国境付近の日差しは厳しく、布を張ってなんとか凌いでいました。
曹さんはSNSで中国政府を批判し、一年半収監されていたそうです。
■ アメリカ入国後の中国人不法移民の生活は?
国境で取材した際、中国人の不法移民の多くは、あまり英語を話すことが出来ませんでした。いったい彼らはどのようにしてアメリカで生活していくのか。その答えは、私の住むニューヨークで見ることが出来ました。
ニューヨークにある『フラッシング(Flushing)』という名前の中華街。通りには中国語で書かれた看板が立ち並び、スーパーの商品名もすべて中国語で書かれています。住民の多くは中国系で、ここであれば英語が話せなくても中国語だけで生活が成り立ちそうです。

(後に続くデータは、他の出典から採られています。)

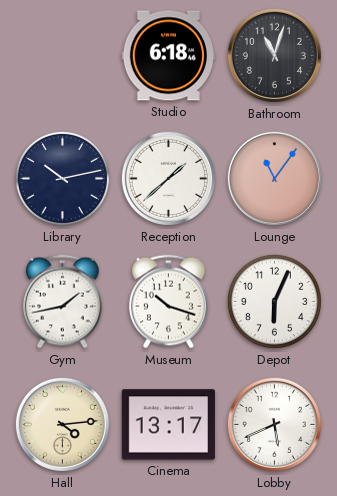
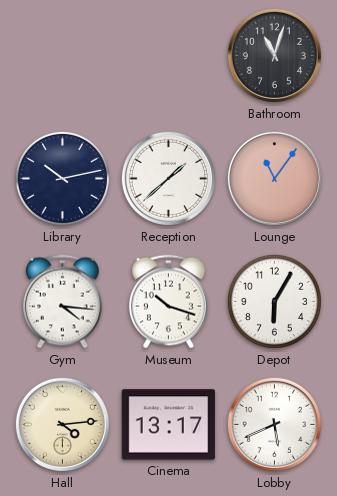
Studio: 6:18 -> none
Gym: 1:43 -> 4:16
Depot: 6:04 -> 6:05
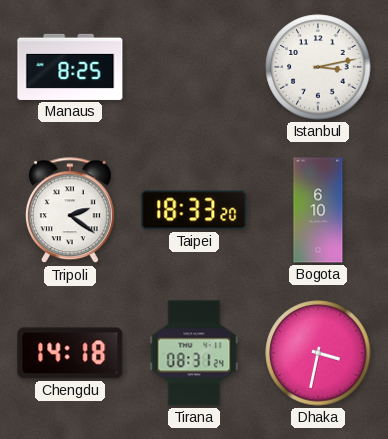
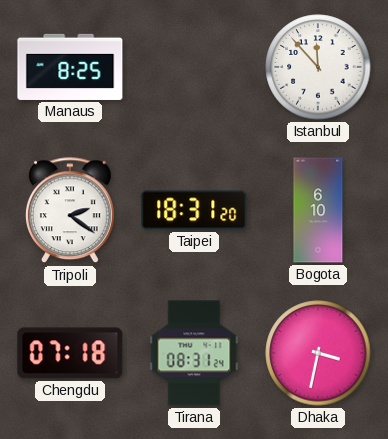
Istanbul: 3:13 -> 11:53
Taipei: 18:33 -> 18:31
Chengdu: 14:18 -> 07:18
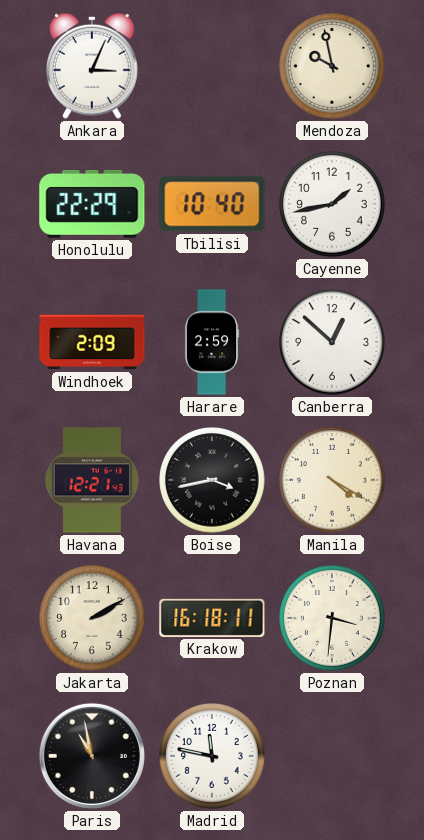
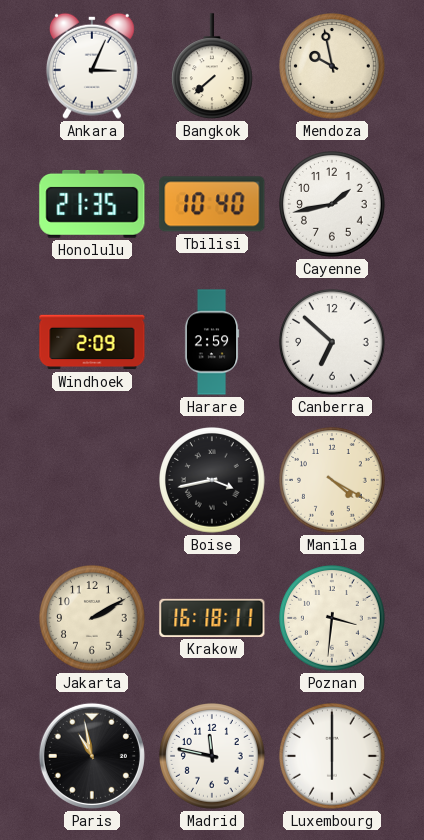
Bangkok: none -> 7:38
Honolulu: 22:29 -> 21:35
Canberra: 12:52 -> 6:52
Havana: 12:21 -> none
Luxembourg: none -> 6:00
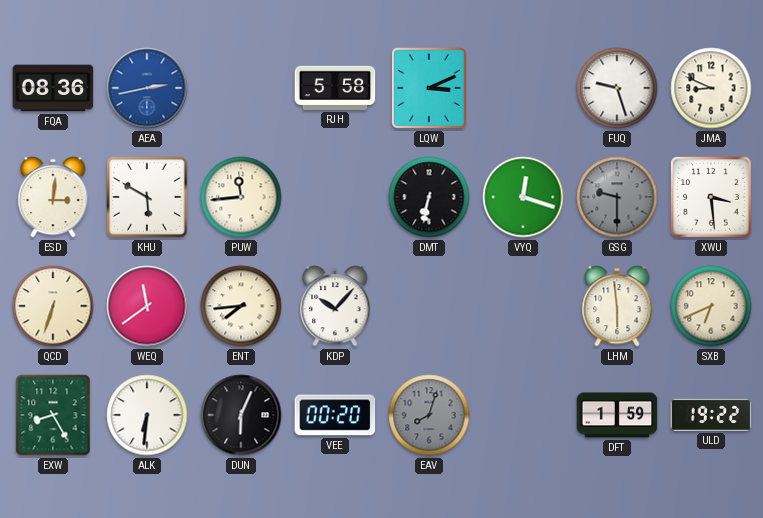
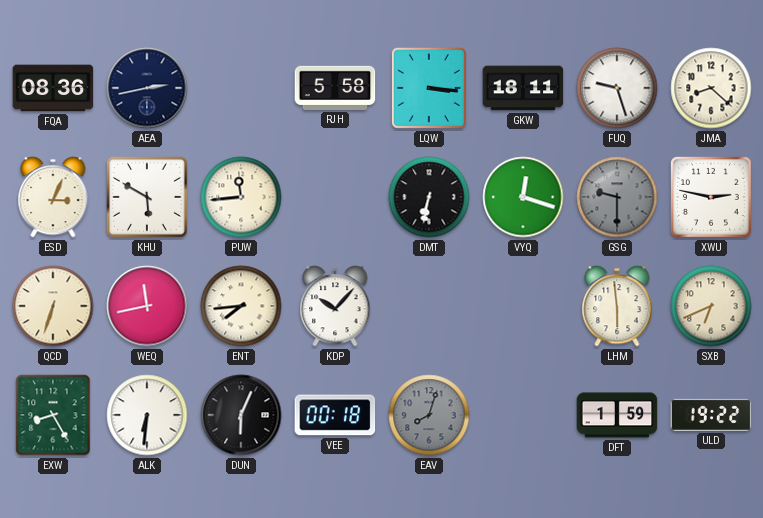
AEA dial: blue -> navy
LQW: 3:11 -> 3:16
GKW: none -> 18:11
JMA: 8:49 -> 8:22
ESD: 3:01 -> 3:04
XWU: 3:29 -> 2:47
WEQ: 11:39 -> 11:43
VEE: 00:20 -> 00:18
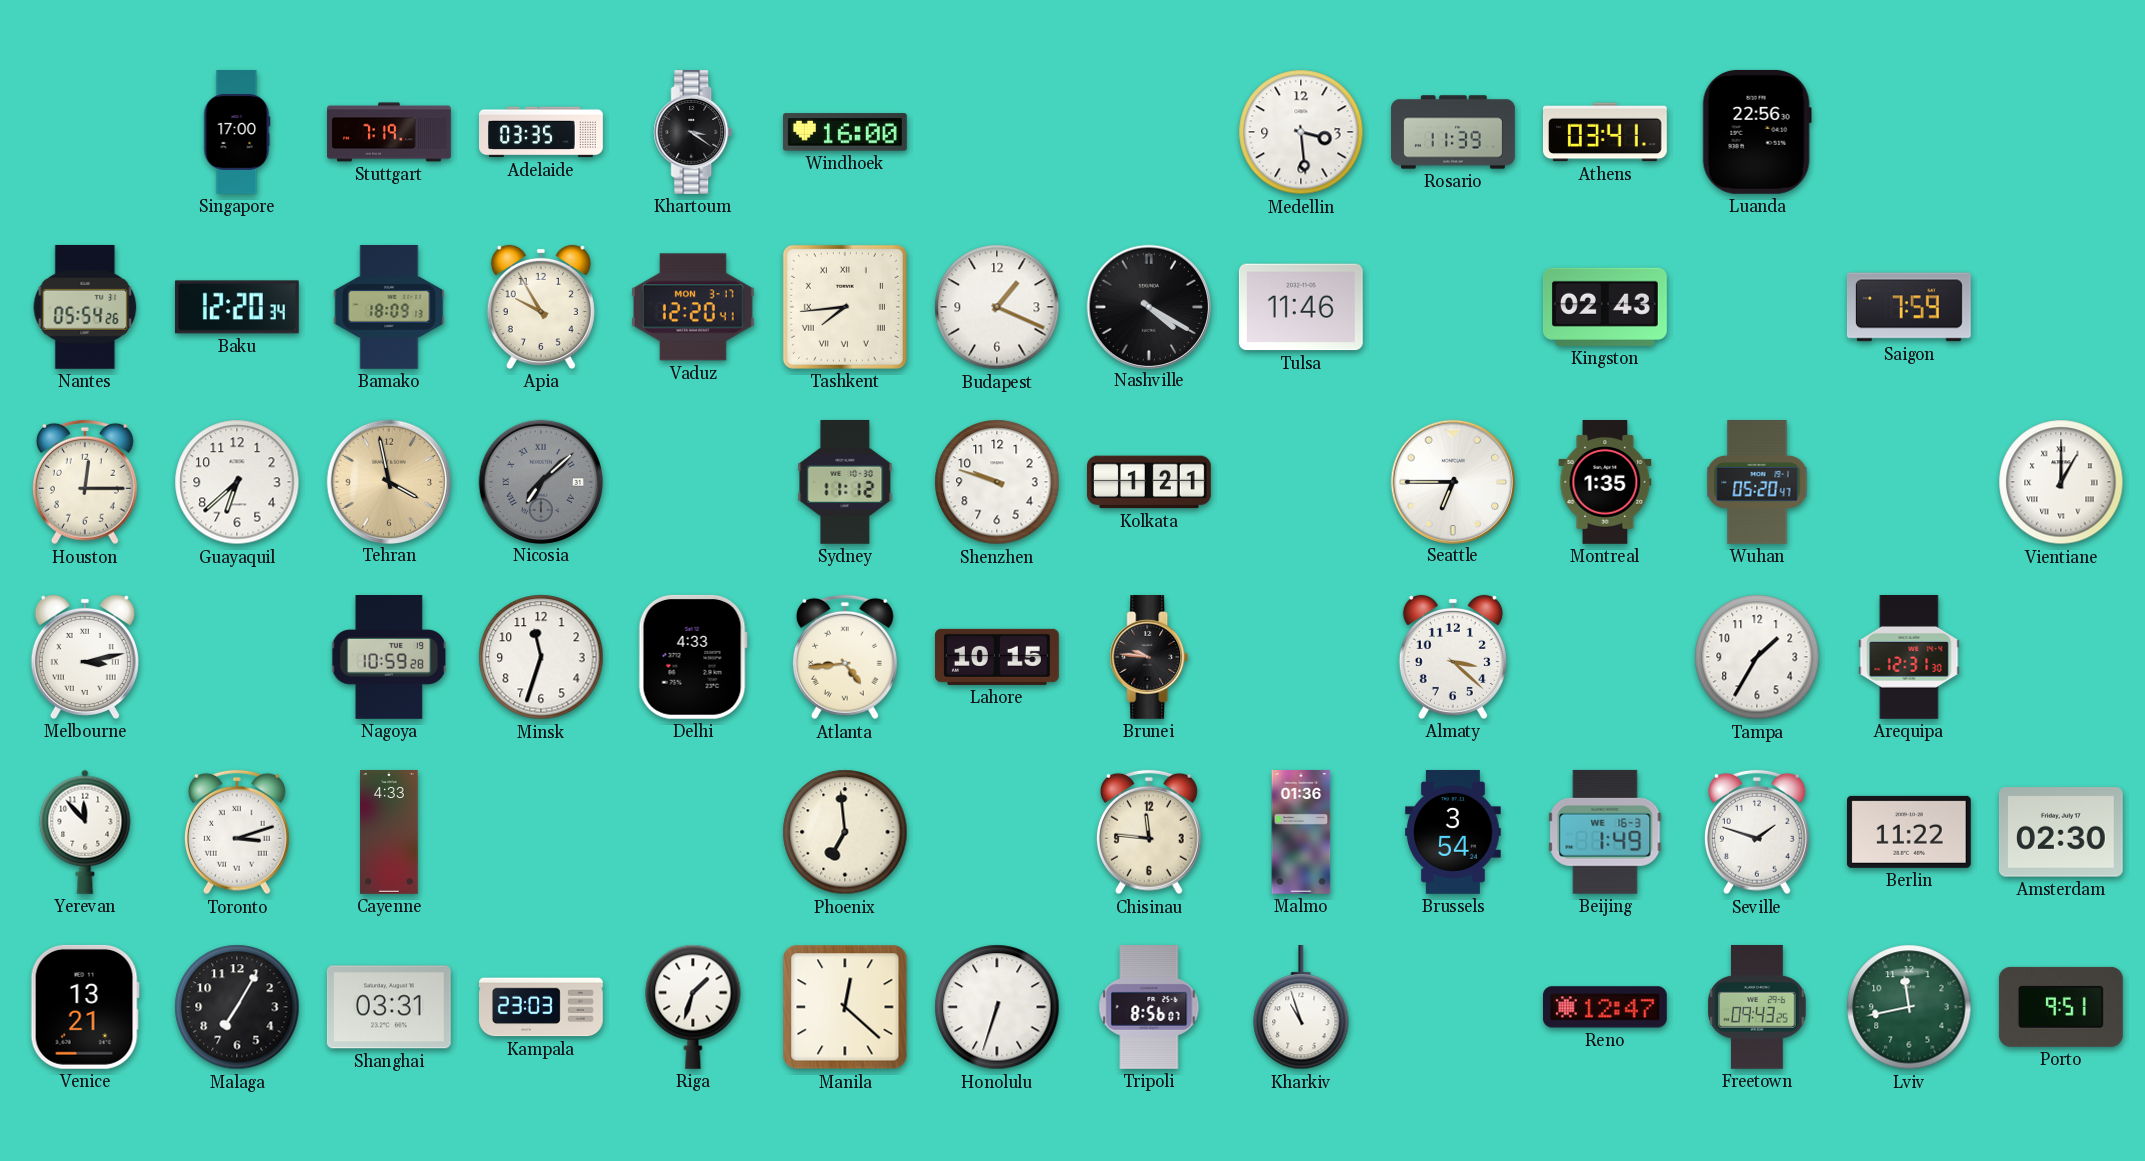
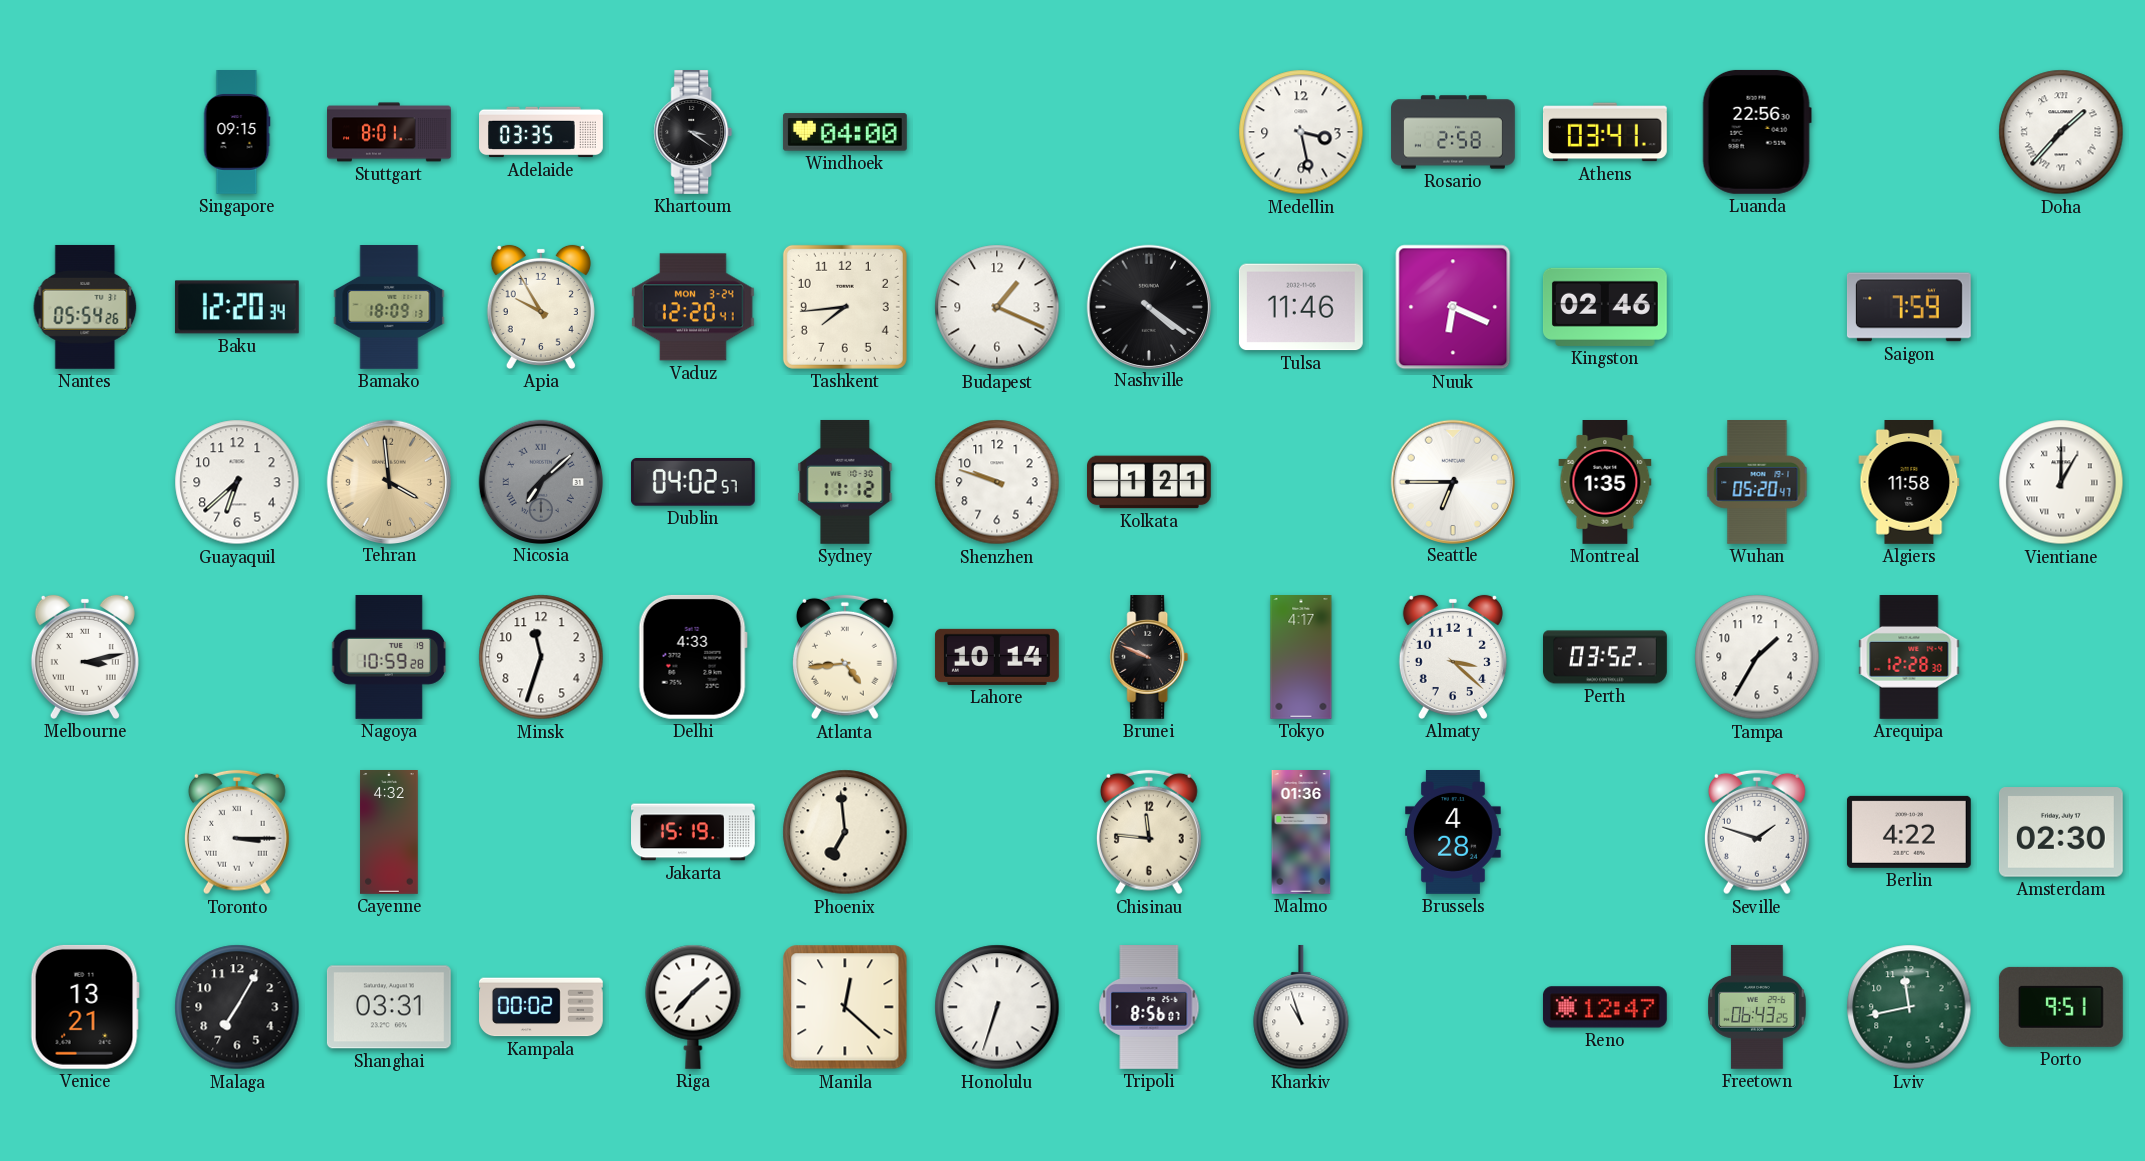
Singapore: 17:00 -> 09:15
Stuttgart: 7:19 -> 8:01
Windhoek: 16:00 -> 04:00
Medellin: 3:29 -> 3:28
Rosario: 11:39 -> 2:58
Doha: none -> 1:37
Vaduz date: MON 3-17 -> MON 3-24
Tashkent numerals: Roman -> Arabic
Nashville: 4:20 -> 4:21
Nuuk: none -> 6:19
Kingston: 02:43 -> 02:46
Houston: 12:15 -> none
Tehran: 3:58 -> 3:59
Dublin: none -> 04:02
Algiers: none -> 11:58
Lahore: 10:15 -> 10:14
Brunei: 9:46 -> 9:49
Tokyo: none -> 4:17
Perth: none -> 03:52
Arequipa: 12:31 -> 12:28
Yerevan: 11:53 -> none
Toronto: 3:12 -> 3:15
Cayenne: 4:33 -> 4:32
Jakarta: none -> 15:19
Brussels: 3:54 -> 4:28
Beijing: 1:49 -> none
Berlin: 11:22 -> 4:22
Kampala: 23:03 -> 00:02
Riga: 1:33 -> 1:37
Freetown: 09:43 -> 06:43
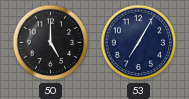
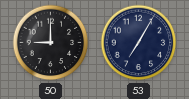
50: 5:00 -> 9:00
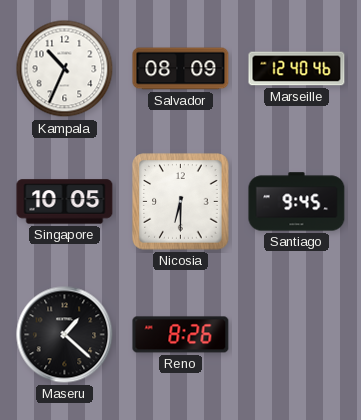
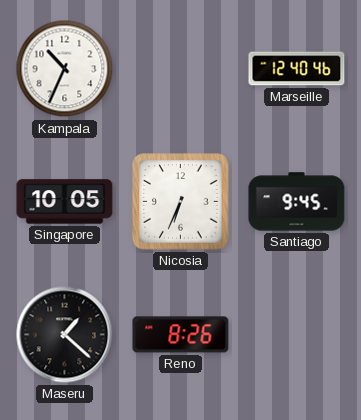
Salvador: 08:09 -> none
Nicosia: 6:30 -> 6:34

この街に、中国人の不法移民が集まるということで、早朝、取材をしてみると、街の一角に多くの人の姿がありました。彼らは、不法なビザなしでの日雇いの仕事を求めて集まっていて、業者の車が来るたびに人だかりができていました。
ニューヨークにある中華街、フラッシング。一見しただけでは、ここがアメリカとは思えません。
早朝、日雇いの仕事を求め多くの不法移民が集まっていました。
■ 大統領選への影響は
今回の国境取材で見た密入国の瞬間は、島国で生まれ育った私にとっては信じられないような光景でした。しかし、陸続きの国境を有するアメリカでは、現在、日常的に不法移民が流入しています。
国境付近の住民は、毎日自宅の敷地内を何百人もの不法移民が通っている現状は、バイデン政権の政策のせいだと不満を持っていましたし、ニューヨークでも不法な就労が横行している状況は、多くのアメリカ人にとって肯定できるものではないでしょう。
今後、トランプ氏、ハリス氏、それぞれの掲げる移民政策が大統領選にどう影響するのか、11月の本選の後に、また報告したいと思います。
筆者 奥には国境の壁から歩いてくる不法移民たち。